Gold nanospheres synthesis

Synthesis of gold nanospheres was done by the following clear steps as mentioned in previous literature [31]:- All glassware was rinsed and soaked in aqua-regia for 1 h, cleaned thoroughly with double distilled water, and dried in an oven. A 25 mM Chloroauric acid \((HAuCl_{4})\) (M.W.: 339.79 \(gmole^{-1}\)) solution was prepared by dissolving 85 mg \((HAuCl_{4})\) in double distilled water in a 10 ml volumetric flask. At the same time, in a 100 ml volumetric flask, 38.8 mM trisodium citrate dihydrate \(( Na_{3}C_{6}H_{5}O_{7} \cdot 2H_{2}O)\), (M.W.: 294.10 \(gmole^{-1}\)) solution was prepared by dissolving 1.1411 g in double distilled water and volume completed to 100 ml by double distilled water. After that, a 4 ml of previously prepared solution of 25 mM \(HAuCl_{4}\) was added into a clean 250 ml flat bottom necked flask containing 96 ml distilled water and a magnetic bar. That flask was connected to a condenser to reflux at 1100 rpm and heat up to boiling at 100 \(^{\circ }\) for 45 min with continuous stirring. During the boiling of the solution, the stirring process turned off and 10 ml of 38.8 mM trisodium citrate dihydrate was added instantly at once and the pale yellow color disappeared. The stirring is turned on again, and the color started to change from black to deep violet to red-purple. lastly, the solution refluxed for another 20 min till the color is fixed, and the hotplate was turned off, leaving the solution to cool with continuous stirring. The prepared solution has been centrifuged at 13500 rpm for 30 min, and the precipitate only was re-suspended again with double distilled water. The colloidal solution was stored in tightly closed amber glass surrounded by aluminum foil in a refrigerator at 4 \(^{\circ }\). The colloidal solution showed stability for several months, except if not stored very well.

Standard solutions

Each medication was precisely weighed at 10 mg, transferred to a 10 ml volumetric flask, and volume completed with double distilled water to create a 1 \(mgml^{-1}\) stock standard solution. Next, serial dilutions were performed, where 1 ml of each drug’s stock solution was added to a 100 ml volumetric flask to make 10 \(ugml^{-1}\) working standard solutions, and 1 ml of the 10 \(ugml^{-1}\) working solutions was added to additional 100 ml volumetric flasks to create 100 \(ngml^{-1}\) working standard solutions.
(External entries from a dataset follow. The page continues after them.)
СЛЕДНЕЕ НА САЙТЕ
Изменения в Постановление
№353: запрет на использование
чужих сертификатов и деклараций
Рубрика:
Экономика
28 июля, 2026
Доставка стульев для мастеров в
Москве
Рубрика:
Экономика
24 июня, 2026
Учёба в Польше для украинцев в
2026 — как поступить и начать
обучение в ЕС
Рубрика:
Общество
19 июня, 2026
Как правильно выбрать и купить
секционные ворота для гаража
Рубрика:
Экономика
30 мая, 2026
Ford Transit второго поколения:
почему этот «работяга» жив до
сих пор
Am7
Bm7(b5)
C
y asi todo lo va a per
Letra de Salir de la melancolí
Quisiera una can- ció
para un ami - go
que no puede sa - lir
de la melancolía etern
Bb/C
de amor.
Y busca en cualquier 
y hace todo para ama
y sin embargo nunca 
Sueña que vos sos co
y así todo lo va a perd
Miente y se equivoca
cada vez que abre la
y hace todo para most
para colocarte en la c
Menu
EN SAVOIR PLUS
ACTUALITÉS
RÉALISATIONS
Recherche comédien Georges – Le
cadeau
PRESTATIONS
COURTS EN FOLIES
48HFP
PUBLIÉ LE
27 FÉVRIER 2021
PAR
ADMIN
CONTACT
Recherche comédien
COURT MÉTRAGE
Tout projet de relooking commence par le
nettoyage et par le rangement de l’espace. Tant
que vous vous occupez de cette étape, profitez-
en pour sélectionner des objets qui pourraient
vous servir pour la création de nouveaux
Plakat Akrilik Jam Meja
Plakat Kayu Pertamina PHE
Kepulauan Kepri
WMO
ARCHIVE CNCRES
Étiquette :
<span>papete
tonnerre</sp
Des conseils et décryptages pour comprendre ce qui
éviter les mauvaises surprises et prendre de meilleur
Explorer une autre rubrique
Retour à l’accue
Stock and working standard solutions were always freshly prepared.

Reaction procedures

Various concentrations of alendronate (Alen), memantine (Mema), and tobramycin (Tobr) were prepared in situ (in a micro cuvette) directly before spectrophotometric measurement using 1 \(mg ml^{-1}\), 10 \(ug ml^{-1}\) and \(100 ng ml^{-1}\) working standard solutions. A final volume settled to be \(1000 \, ul\). Different aliquots of working solutions were taken and volumes were completed to the final volume by diluted AuNSs (1:5). The concentrations were prepared in the milli-, micro-, and nano-ranges for each drug. The nano-ranges of Mema and Tobr were (33.46–334.63 nM), and (4.28–128.34 nM), while the micro-ranges were (0–2.23 uM) and( 0–2.139 uM), respectively. Alen concentration was in the milli-ranges (0.184–2.582 mM). Within twenty minutes, numerous measurements of each concentration were made against a blank solution with proper shaking in between each measurement. Linearity was known by plotting \((\textit{A}_{0}-\textit{A}_{n})/\textit{A}_{0}\) against the wide range of concentrations of Alen, Mema, and Tobr, where (\(\textit{A}_{0}\)) is the absorbance of AuNSs, (\(\textit{A}_{n}\)) is the absorbance of AuNSs loaded by (n) concentrations of the selected medications. All spectra were measured through a wavelength range of (400–600 nm) and maximum absorption wavelength at \(\uplambda _{max}\) 520 nm. The reactions of AuNSs with Alen, Mema, and Tobr have been optimized with the study of various factors such as multiple drug concentrations, reaction time, and dilutional effect. Concentrations in the milli-, micro-, and nano-scales have been studied. The reaction of AuNSs with each medication has been studied within twenty minute. Also, the final volume of AuNSs has been studied. The pH of the prepared solutions has been measured and recorded in triplicate using pH meter.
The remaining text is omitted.